Directions ▸ Pictures must be dropped from the copy of the entries below; all else is returned exactly.

==========

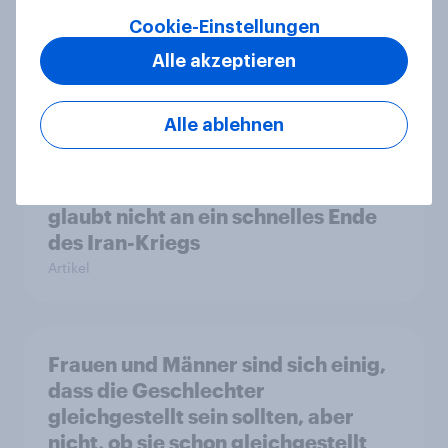
Jahren nicht mehr
Cookie-Einstellungen
Artikel
Alle akzeptieren
Alle ablehnen
YouGov Sonntagsfrage: Union und
AfD gleichauf, Grüne so stark wie
zuletzt vor einem Jahr+++Mehrheit
glaubt nicht an ein schnelles Ende
des Iran-Kriegs
Artikel
Frauen und Männer sind sich einig,
dass die Geschlechter
gleichgestellt sein sollten, aber
nicht, ob sie schon gleichgestellt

==========

Output for this exercise ▸
Jahren nicht mehr
Cookie-Einstellungen
Artikel
Alle akzeptieren
Alle ablehnen
YouGov Sonntagsfrage: Union und
AfD gleichauf, Grüne so stark wie
zuletzt vor einem Jahr+++Mehrheit
glaubt nicht an ein schnelles Ende
des Iran-Kriegs
Artikel
Frauen und Männer sind sich einig,
dass die Geschlechter
gleichgestellt sein sollten, aber
nicht, ob sie schon gleichgestellt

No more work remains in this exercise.